C School of Environmental and Forest Sciences, Box 352100, University of Washington, Seattle, WA 98195, USA.

D Pacific Northwest Research Station, USDA Forest Service, 333 SW 1st Avenue, Portland, OR 97204, USA.

E Department of Evolution, Ecology, and Organismal Biology, 280 Aronoff Laboratory, Ohio State University, Columbus, OH 43210, USA.

F Rocky Mountain Research Station, USDA Forest Service, 2500 S Pine Knoll Drive, Flagstaff, AZ 86001, USA.

G Wildlife Conservation Society, North America Program, 718 Southwest Alder Street, Portland, OR 97205, USA.

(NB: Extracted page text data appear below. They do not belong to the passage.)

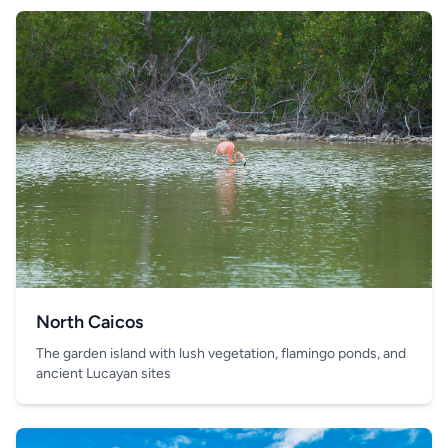
North Caicos
The garden island with lush vegetation, flamingo ponds, and
ancient Lucayan sites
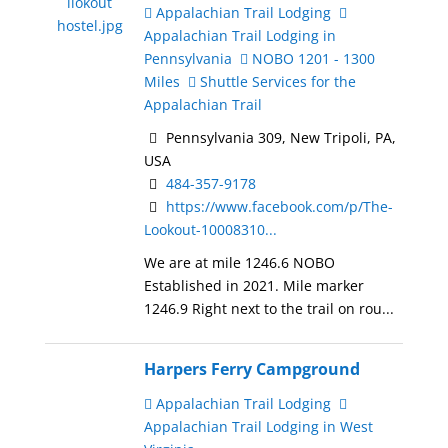
Appalachian Trail Lodging
Appalachian Trail Lodging in
Pennsylvania
NOBO 1201 - 1300
Miles
Shuttle Services for the
Appalachian Trail
Pennsylvania 309, New Tripoli, PA,
USA
484-357-9178
https://www.facebook.com/p/The-
Lookout-10008310...
We are at mile 1246.6 NOBO
Established in 2021. Mile marker
1246.9 Right next to the trail on rou...
Harpers Ferry Campground
Appalachian Trail Lodging
Appalachian Trail Lodging in West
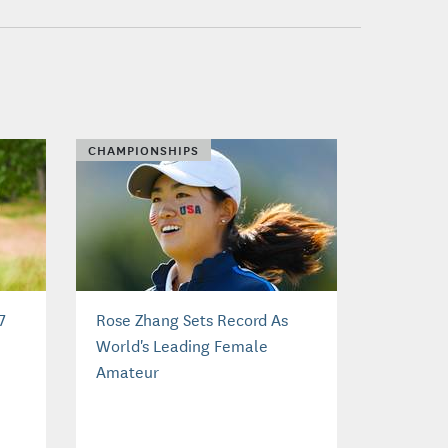
CHAMPIONSHIPS
7
Rose Zhang Sets Record As
World's Leading Female
Amateur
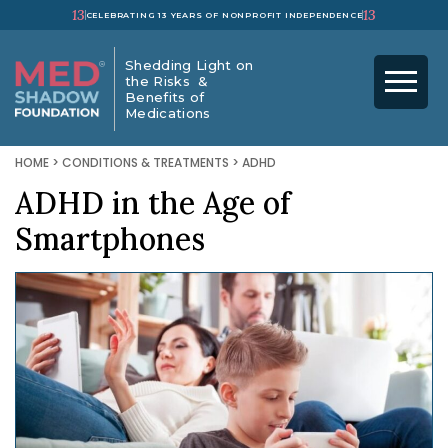
13
13
CELEBRATING 13 YEARS OF NONPROFIT INDEPENDENCE
Shedding Light on
the Risks &
Benefits of
Medications
HOME
>
CONDITIONS & TREATMENTS
>
ADHD
ADHD in the Age of
Smartphones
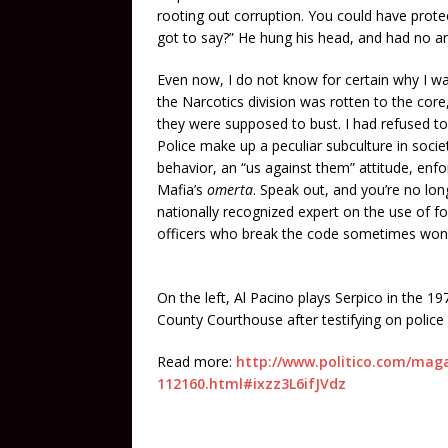
rooting out corruption. You could have prot
got to say?” He hung his head, and had no a
Even now, I do not know for certain why I was
the Narcotics division was rotten to the cor
they were supposed to bust. I had refused to 
Police make up a peculiar subculture in soci
behavior, an “us against them” attitude, enfor
Mafia’s
omerta
. Speak out, and you’re no lon
nationally recognized expert on the use of fo
officers who break the code sometimes won’t
On the left, Al Pacino plays Serpico in the 1
County Courthouse after testifying on police
Read more:
http://www.politico.com/magaz
112160.html#ixzz3L6ifJVdz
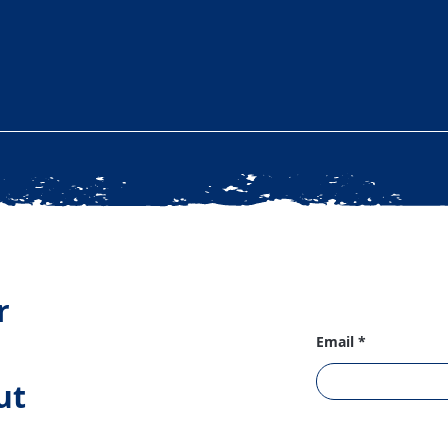
r
Email
ut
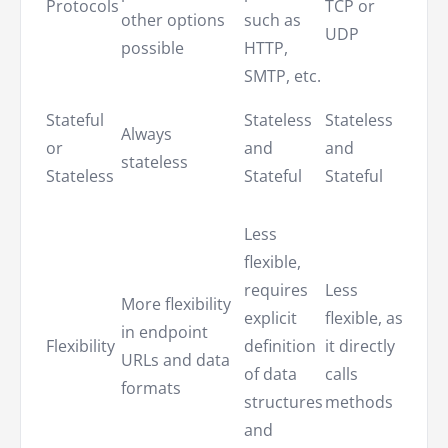
Protocols
TCP or
unde
other options
such as
UDP
prot
possible
HTTP,
may 
SMTP, etc.
Norm
Stateful
Stateless
Stateless
Always
state
or
and
and
stateless
but 
Stateless
Stateful
Stateful
state
Offe
Less
high
flexible,
degr
requires
Less
More flexibility
flexib
explicit
flexible, as
in endpoint
and 
Flexibility
definition
it directly
URLs and data
the c
of data
calls
formats
to sp
structures
methods
the
and
requ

H Pacific Southwest Research Station, USDA Forest Service, 1731 Research Park Drive, Davis, CA 95618, USA.

I University of Montana, College of Forestry and Conservation, 32 Campus Drive, Missoula, MT 59812, USA.

J Pacific Southwest Research Station, USDA Forest Service, 4955 Canyon Crest Drive, Riverside, CA 92507, USA.

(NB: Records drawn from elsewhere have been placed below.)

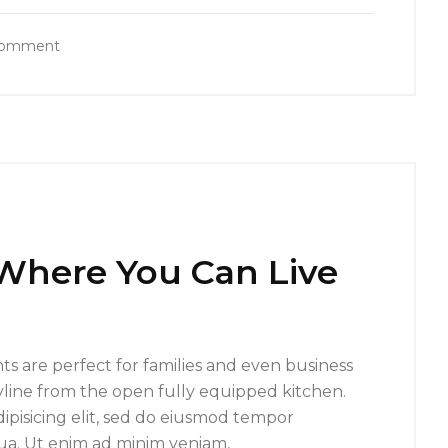
Comment
 Where You Can Live
s are perfect for families and even business
yline from the open fully equipped kitchen.
ipisicing elit, sed do eiusmod tempor
qua. Ut enim ad minim veniam,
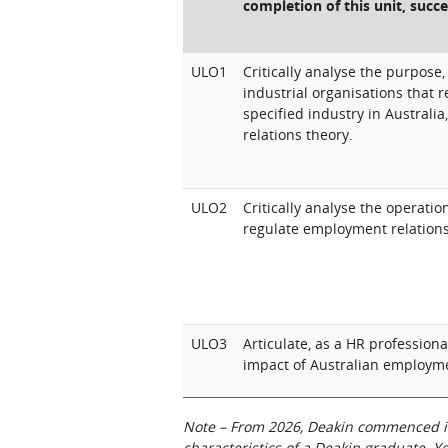
completion of this unit, succe
ULO1
Critically analyse the purpose, 
industrial organisations that
specified industry in Australi
relations theory.
ULO2
Critically analyse the operati
regulate employment relations 
ULO3
Articulate, as a HR professiona
impact of Australian employme
Note – From 2026, Deakin commenced int
characteristics of a Deakin graduate. 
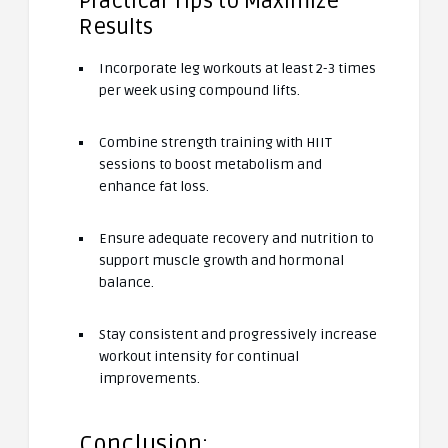
Practical Tips to Maximize
Results
Incorporate leg workouts at least 2-3 times
per week using compound lifts.
Combine strength training with HIIT
sessions to boost metabolism and
enhance fat loss.
Ensure adequate recovery and nutrition to
support muscle growth and hormonal
balance.
Stay consistent and progressively increase
workout intensity for continual
improvements.
Conclusion:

K School of Natural Sciences and Sierra Nevada Research Institute, University of California, 5200 North Lake Road, Merced, CA 95343, USA.

L US Geological Survey, Western Regional Research Center, Sequoia and Kings Canyon Field Station, 47050 Generals Highway #4, Three Rivers, CA 93271, USA.

M Pacific Southwest Research Station, USDA Forest Service, 3644 Avtech Parkway, Redding, CA 96002, USA.

N Pacific Northwest Research Station, USDA Forest Service, 1133 N Western Avenue, Wenatchee, WA 98801, USA.

O Southern Research Station, USDA Forest Service, 320 Green Street, Athens, GA 30602, USA.

P Department of Biological Sciences, Box 43131, Texas Tech University, Lubbock, TX 79409, USA.

Q Southern Research Station, USDA Forest Service, 233 Lehotsky Hall, Clemson University, Clemson, SC 29634, USA.

R Forestry Science Laboratory, Northern Research Station, USDA Forest Service, 359 Main Road, Delaware, OH 43015, USA.

S Pacific Northwest Research Station, USDA Forest Service, 1401 Gekeler Lane, La Grande, OR 97850, USA.

T Corresponding author. Email: james.mciver@oregonstate.edu

U Retired.

International Journal of Wildland Fire 22(1) 63-82 https://doi.org/10.1071/WF11130
Submitted: 8 September 2011  Accepted: 31 July 2012   Published: 31 October 2012

Abstract

The 12-site National Fire and Fire Surrogate study (FFS) was a multivariate experiment that evaluated ecological consequences of alternative fuel-reduction treatments in seasonally dry forests of the US. Each site was a replicated experiment with a common design that compared an un-manipulated control, prescribed fire, mechanical and mechanical + fire treatments. Variables within the vegetation, fuelbed, forest floor and soil, bark beetles, tree diseases and wildlife were measured in 10-ha stands, and ecological response was compared among treatments at the site level, and across sites, to better understand the influence of differential site conditions. For most sites, treated stands were predicted to be more resilient to wildfire if it occurred shortly after treatment, but for most ecological variables, short-term response to treatments was subtle and transient. Strong site-specificity was observed in the response of most ecosystem variables, suggesting that practitioners employ adaptive management at the local scale. Because ecosystem components were tightly linked, adaptive management would need to include monitoring of a carefully chosen set of key variables. Mechanical treatments did not serve as surrogates for fire for most variables, suggesting that fire be maintained whenever possible. Restoration to pre-settlement conditions will require repeated treatments over time, with eastern forests requiring more frequent applications.

Additional keywords : dry forest management, forest thinning, frequent fire regimes, mechanical treatment, oak, pine, prescribed fire, seasonally dry forests.